Ein Blick auf die Tabelle sagt alles: Tabellenführer TTL Bamberg II ist das einzige Team, das aus dem eng beieinander liegenden Feld der Bayernliga Nord herausragt. Eine hohe Auswärtshürde für die DJK-Basketballer am Sonntag.

Klar, Derbys sind die Highlights der Saison. Es wäre den Basketballern der DJK Neustadt aber trotz des Erfolgs vergangene Woche über die Coocoon Baskets aus Weiden ratsam, schnell wieder auf den Boden des Liga-Alltags zu kommen. Denn die Ausgangssituation vor dem dritten Auswärtsspiel der DJK in Folge ist alles andere als ideal.

"Der TTL ist aktuell die wahrscheinlich stabilste Mannschaft der Liga mit einigen erfahrenen Spielern, die auch schon höherklassig aktiv waren.
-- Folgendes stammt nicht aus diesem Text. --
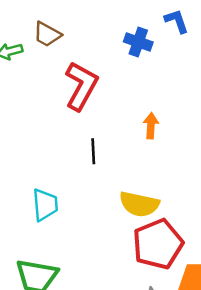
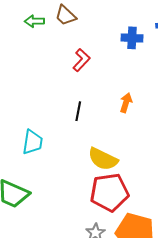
blue cross: (138, 42) -> (132, 38), turned -30
red L-shape: (81, 86) -> (81, 60), size x0.6

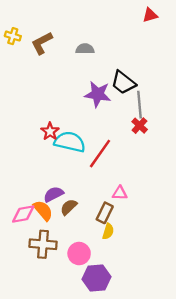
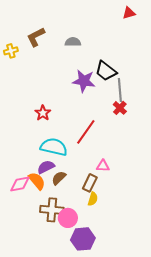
yellow cross: (13, 36) -> (11, 51), moved, turned -32
cyan semicircle: (70, 142) -> (54, 147), moved
brown cross: (43, 244) -> (52, 210), moved

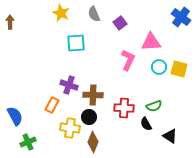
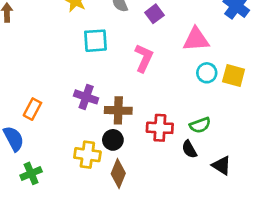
pink L-shape: (128, 60) -> (144, 58), moved
orange rectangle: (52, 105) -> (32, 109), moved

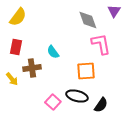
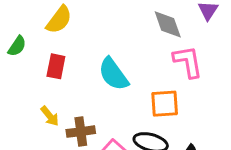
cyan semicircle: (53, 52) -> (113, 74), size x1.6
brown cross: (32, 68) -> (81, 132), moved

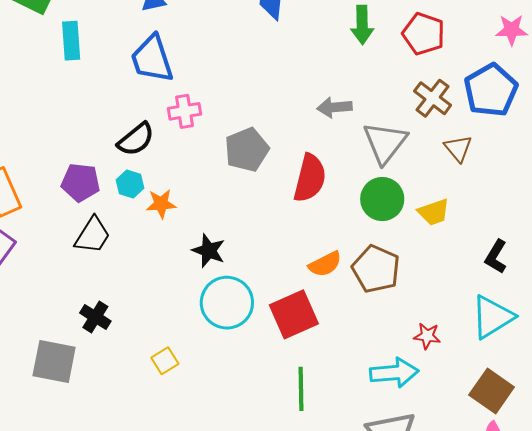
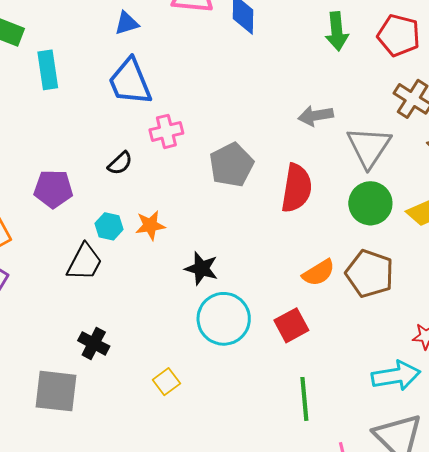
black semicircle: (136, 139) -> (120, 163), size x0.7
purple pentagon: (81, 182) -> (53, 189), moved
cyan hexagon: (130, 184) -> (109, 226), moved
red square: (294, 314) -> (291, 325), size x0.7

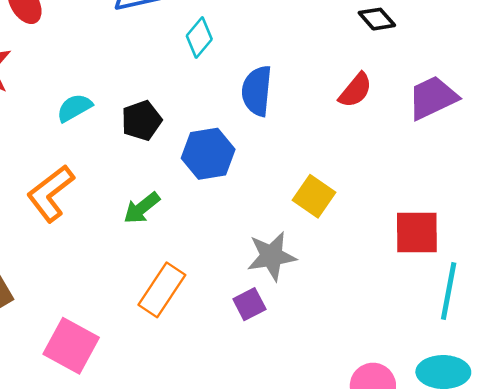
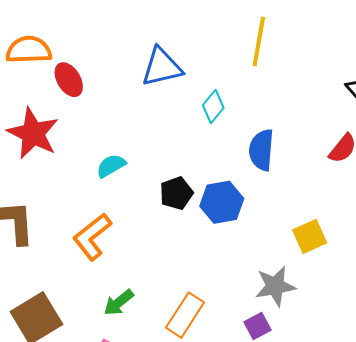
black pentagon: (141, 120) -> (176, 193), moved
yellow square: (314, 196) -> (310, 236), turned 32
green arrow: (142, 208) -> (119, 303), moved

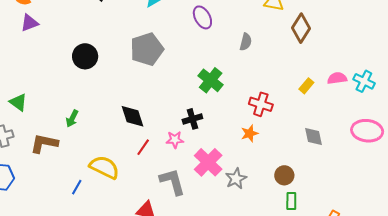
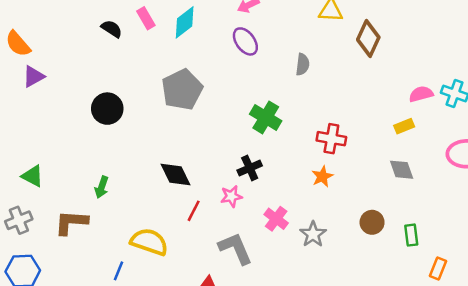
yellow rectangle: (306, 86) -> (404, 126), moved, turned 35
pink cross: (208, 162) -> (276, 219), size x0.7
green rectangle: (291, 201) -> (411, 235), moved

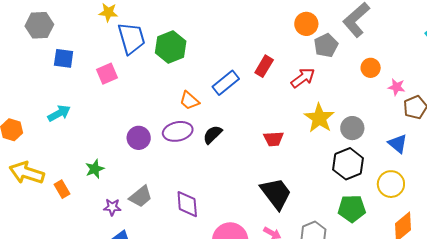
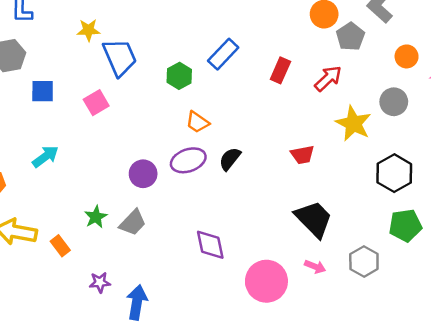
green hexagon: (171, 47) -> (179, 76), moved, size x0.7
blue rectangle: (226, 83) -> (223, 54), moved
gray circle: (352, 128) -> (394, 102), moved
gray trapezoid: (141, 196) -> (133, 223), moved
purple star: (112, 207) -> (100, 282), moved

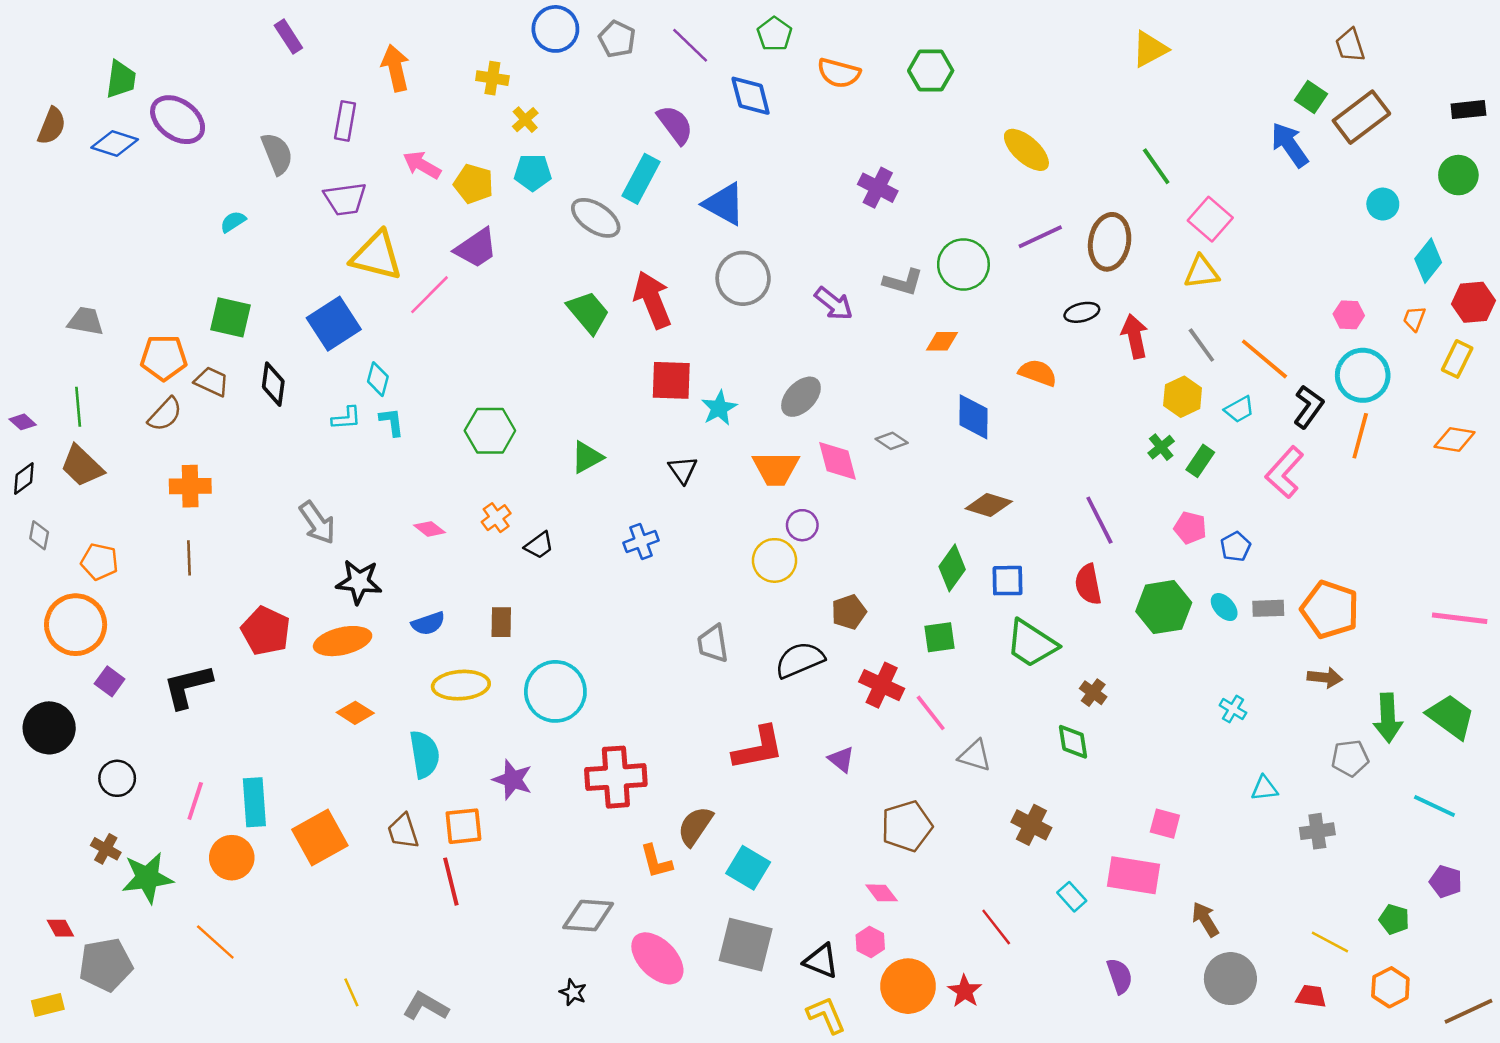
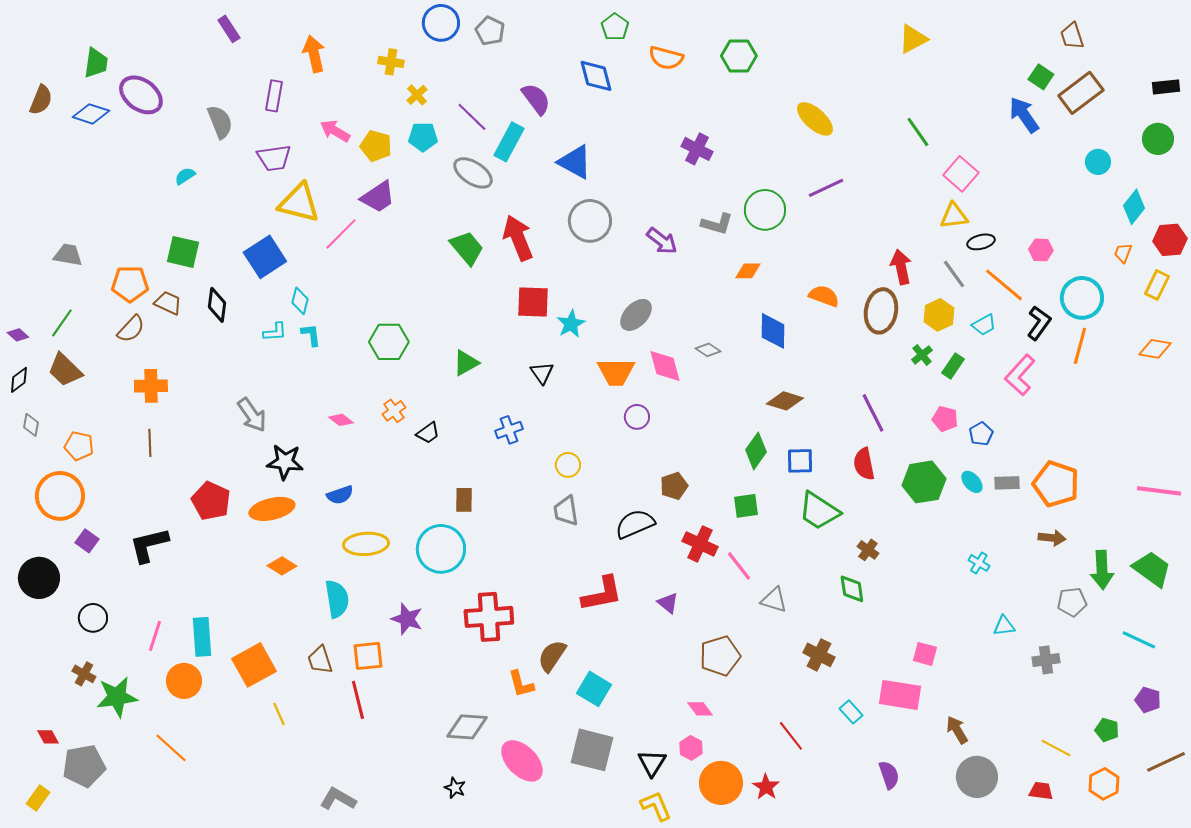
purple line: (690, 45) -> (472, 117), moved
brown ellipse: (1110, 242) -> (881, 311), moved
black ellipse: (1082, 312) -> (981, 242), moved
pink hexagon: (1349, 315) -> (1041, 250), moved
green line: (78, 407) -> (62, 323), turned 40
yellow circle: (775, 560) -> (568, 465), moved, size x0.7
brown rectangle: (501, 622) -> (464, 500), moved
black triangle: (821, 961) -> (652, 763), turned 40
yellow line: (351, 992) -> (279, 714), moved
yellow rectangle: (48, 1005) -> (38, 798), turned -40
brown line: (1468, 1011) -> (1166, 762), moved

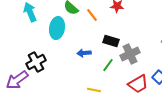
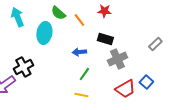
black rectangle: (111, 41) -> (105, 39), moved
blue arrow: (84, 53) -> (79, 52), moved
green line: (108, 65) -> (84, 74), moved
Von daher ist Bamberg eindeutiger Favorit.", weiß Uwe Glaser, dessen Kenntnisse seinem Team aber dieses Mal wenig nützen werden. Glaser - und leider auch der gegen Weiden starke 15-jährige Center Moritz Bär - sind wegen ihres zeitgleichen JBBL-Spiels mit Bayreuth in Jena nicht mit von der Partie. "Wir müssen gegenüber dem Weiden-Spiel umstellen. Lukas Bieber wird wohl auf die großen Positionen rutschen, um Jonas Meißner und Ondrey Stych zu unterstützen", so der Trainer. Glasers Platz als Coach an der Linie übernimmt vertretungsweise Vorgänger Stefan Rupprecht, der beim Tabellendritten einspringt.

Bamberg festigt Führung

Auch Bamberg hat einen Krimi hinter sich. Beim 65:61-Sieg im Spitzenspiel gegen Tabellenzweiten DJK Schweinfurt unterstrichen die Oberfranken, die erst ein Spiel verloren haben, ihre Ausnahmestellung. Für Neustadt ist es ebenso wichtig, Wege zu finden, die mit Abstand beste Defensive der Liga zu knacken, sowie die Werfer des TTL zu neutralisieren.

"Verbessern müssen wir die Verteidigung gegen die Dreierschützen, denn da kommt wahrscheinlich noch mehr Arbeit auf uns zu als gegen Weiden", meint Glaser. "Immerhin erzielt der TTL die meisten Dreier. Unser Ziel muss es sein, die Spannung im Training wieder aufzubauen und die gleiche Intensität wie am Sonntag aufs Feld zu bringen." Nur dann hat die DJK eine Chance.